Once the house is constructed using the rabbeting technique, then comes the exciting part – texturing and painting. I coat the walls with thinned-down PVA glue, then sprinkle them with a mixture of fine and coarse sand. Once dry, another coat of thinned-down PVA is applied to seal the sand onto the walls. They look pretty terrible at this stage, but, never fear, the next step of the process will fix that!

Painting is done with several colours. Firstly I outline the patches of bricks in black. Then I apply a dry-brush of yellow oxide artist’s acrylic to the walls – the sand is very thirsty, so you have to use tons of paint to do this! Next, a dry brush of arylamade yellow, and finally a dry brush of titanium white.

Now the house is ready for its windows and doors. Simply glue these in place behind the respective openings. I then glue some scrap foamboard behind the paper windows to make them stronger (I don’t want anyone poking a finger through them!). I make shutters out of corrugated card, and some windows have foamboard window boxes with scenic flock plants.

The final stage is the roof.

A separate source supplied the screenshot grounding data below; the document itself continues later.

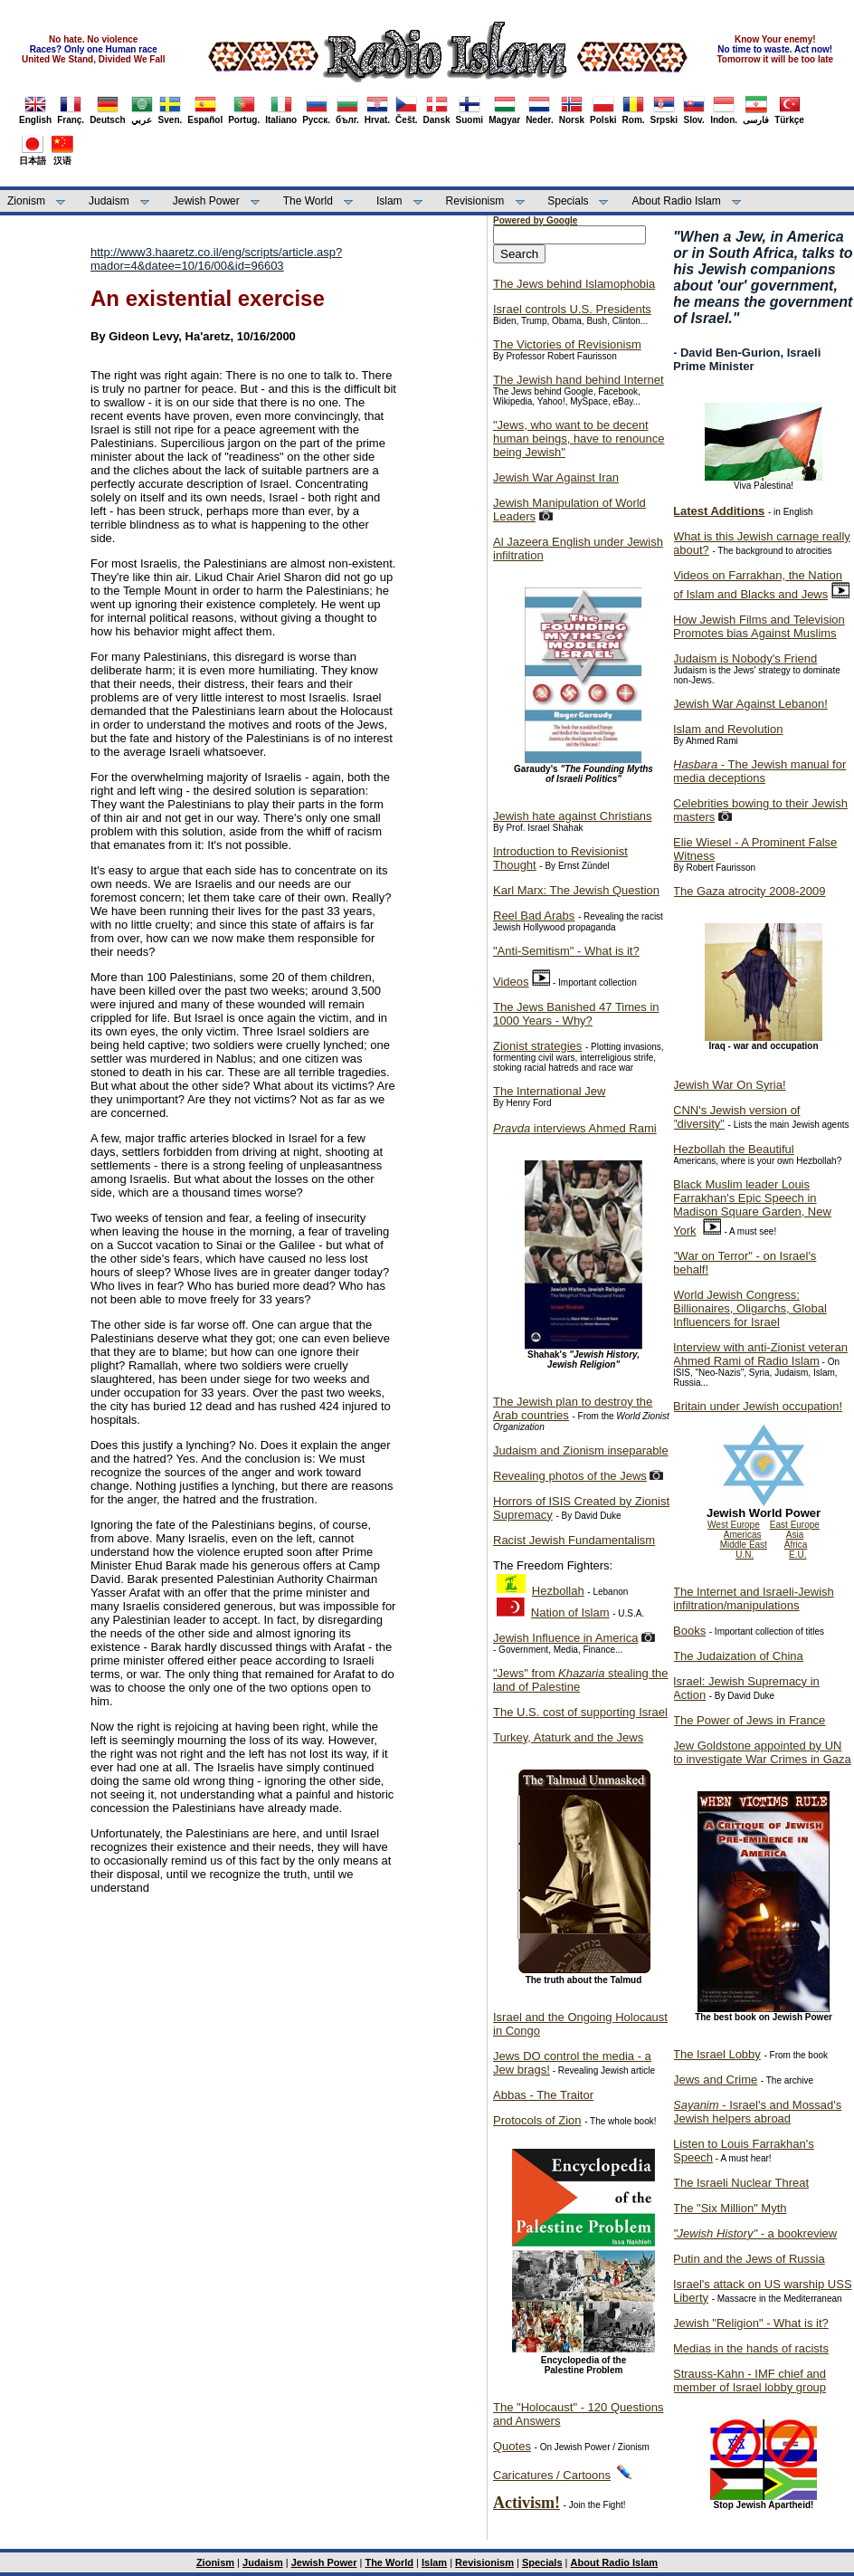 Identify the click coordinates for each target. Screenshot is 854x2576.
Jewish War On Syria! (729, 1085)
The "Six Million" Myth (730, 2208)
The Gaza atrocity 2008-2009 (749, 891)
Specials (567, 201)
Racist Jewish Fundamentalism (574, 1540)
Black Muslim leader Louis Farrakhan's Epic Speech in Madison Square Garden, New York (752, 1207)
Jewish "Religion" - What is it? (751, 2323)
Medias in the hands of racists (751, 2348)
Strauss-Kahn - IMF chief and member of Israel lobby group (749, 2380)
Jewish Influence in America (565, 1638)
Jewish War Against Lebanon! (750, 704)
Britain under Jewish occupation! (757, 1406)
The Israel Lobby (717, 2054)
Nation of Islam (570, 1612)
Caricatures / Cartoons (552, 2475)
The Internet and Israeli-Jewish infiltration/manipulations (753, 1598)
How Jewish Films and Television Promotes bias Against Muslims (759, 626)
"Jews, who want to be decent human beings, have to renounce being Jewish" (578, 438)
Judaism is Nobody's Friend (745, 658)
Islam (389, 201)
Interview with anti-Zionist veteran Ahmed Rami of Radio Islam (760, 1354)
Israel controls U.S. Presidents (572, 309)
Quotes (512, 2446)
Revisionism (475, 201)
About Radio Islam (676, 201)
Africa (796, 1545)
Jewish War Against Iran (556, 477)
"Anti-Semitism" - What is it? (566, 951)
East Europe (795, 1525)
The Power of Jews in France (749, 1720)
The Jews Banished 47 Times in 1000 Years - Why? (576, 1013)
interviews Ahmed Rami (575, 1128)
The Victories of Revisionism (567, 344)
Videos (511, 981)
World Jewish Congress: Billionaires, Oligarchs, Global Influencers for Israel (750, 1308)
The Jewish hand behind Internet (578, 379)
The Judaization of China (738, 1656)
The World (308, 201)
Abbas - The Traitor (543, 2095)
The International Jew (549, 1091)
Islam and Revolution (728, 729)
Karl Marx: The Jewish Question (576, 890)
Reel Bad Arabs (533, 915)
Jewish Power (206, 201)
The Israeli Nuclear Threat (741, 2183)
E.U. (797, 1555)
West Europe (733, 1525)
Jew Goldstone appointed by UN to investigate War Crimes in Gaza (762, 1752)
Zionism (26, 201)
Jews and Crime (715, 2079)
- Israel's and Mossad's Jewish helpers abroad (757, 2111)
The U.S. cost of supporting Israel (580, 1712)
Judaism (109, 201)
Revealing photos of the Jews (570, 1476)
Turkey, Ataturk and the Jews (568, 1737)
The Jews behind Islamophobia (574, 284)
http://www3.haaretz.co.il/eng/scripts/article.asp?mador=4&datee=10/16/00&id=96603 (216, 258)
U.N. (744, 1555)
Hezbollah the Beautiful (733, 1149)
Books (689, 1630)
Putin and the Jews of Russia (749, 2259)
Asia (794, 1535)
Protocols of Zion (537, 2120)
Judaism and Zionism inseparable (581, 1450)
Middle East (743, 1545)
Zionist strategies (537, 1046)
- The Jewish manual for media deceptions (759, 771)
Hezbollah (558, 1591)
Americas (743, 1535)
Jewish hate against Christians (572, 816)
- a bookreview (755, 2233) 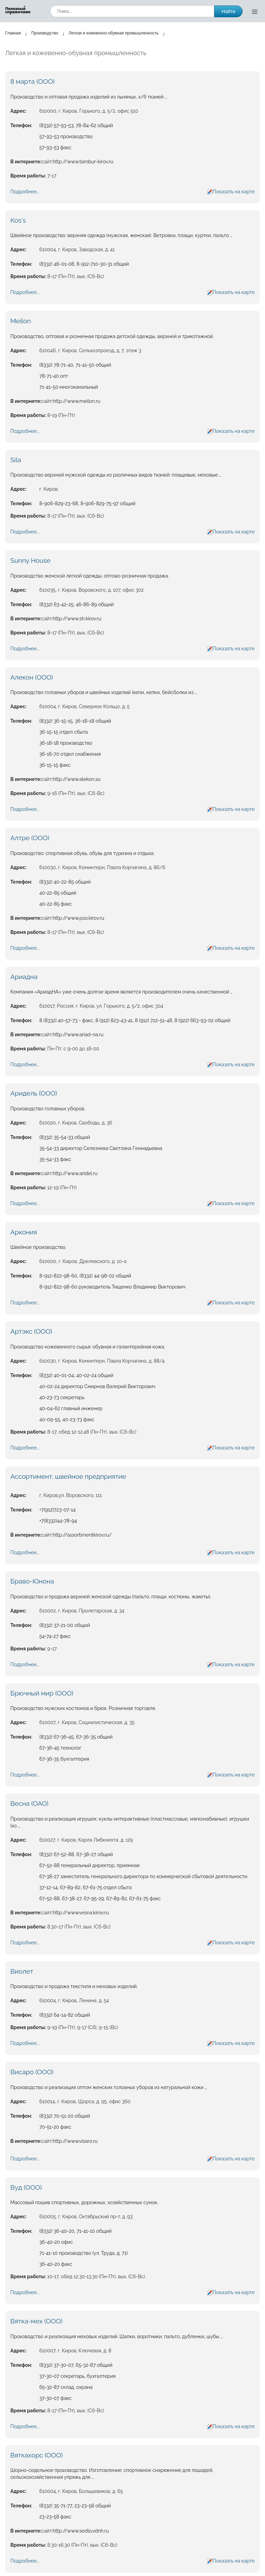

I was planning initially to use a technique described by well-known terrain modeller Gary Chalk, in which he uses cordouroy cloth, set with PVA glue, and dry-brushed. However, I found a perfect product in my local hobby shop – a sheet of plasticard that has been pre-moulded into pantiles. This was the costliest part of my project (all of about $NZ20!), but the resulting roofs do look the part.

And there you have it, one complete Spanish village. By using the buildings in different configurations, and using a few freestanding wall pieces to connect them, the layout possibilities are endless. Now I am inspired to set up a scenario game at the next club night, involving the British and French fighting over my village terrain.

And here is the second Kapiti Fusiliers article, which appeared in May 2007.

A peaceful little village somewhere on the Peninsula

Recently Fusilier Roly Hermans added a few new Spanish houses to his terrain, and painted some Perry civilians to inhabit them.

A year or two ago, I made some Spanish houses out of foam-core board for my 25mm Peninsular War games, and wrote an article for this website on how the construction was done [i.e. the article above].

Being a regular visitor to Paul Darnell’s beautiful Touching History website [now no longer existing] I snapped up his book on terrain-making, and used it as a guide to make some more buildings to add to my collection.

I was also impressed with a fantastic 40mm game put on by the Durham Chosen Men [yet another defunct website] and liked their half-timbered ‘bodega’ so much that I copied it to give a bit of variety to my otherwise plastered buildings.

Looking at all the resulting buildings, I realised that they looked a bit spartan without any landscape detail, such as streets, courtyards, gardens and so on. So my latest project has been to tie all my buildings together as a fully landscaped village.

I laid out the village as a crossroads with a small plaza in the centre. Each quadrant of the village is a separate small baseboard, so I can break it up into several smaller hamlets if necessary. I’ve made the buildings themselves detachable from their baseboards, so that I can still use them individually.

A view of the churchyard, with the plaza and bodega in the left background. Note that I still need to put plastic tile sheeting onto the roof of the bodega.
A ground-level view of one side of the village. The exposed stonework and the windows are done with textures printed out on the computer, while the shutters are corrugated card.
The cobblestones are also just print-outs of texture images from the internet, jazzed up with a little sand and flock glued on in patches.
The churchyard will work perfectly well as a stand-alone terrain piece.

The village now needed some inhabitants. Just in time Perry Miniatures released a very nice range of Carlist Wars civilians. Although this period is a few years after the Napoleonic Wars, the costumes would not have changed that much, and so they were perfect for my purposes. 

3 thoughts on “Making a Spanish village on the cheap

  1. Those are fantastic buildings. perfect for the period and the civilians fit in very well. Superb job!

  2. I’ve just come across this post and it’s your village is inspirational. I’m doing something similar in 15mm and will be “borrowing” many of your ideas. All the best Dr B.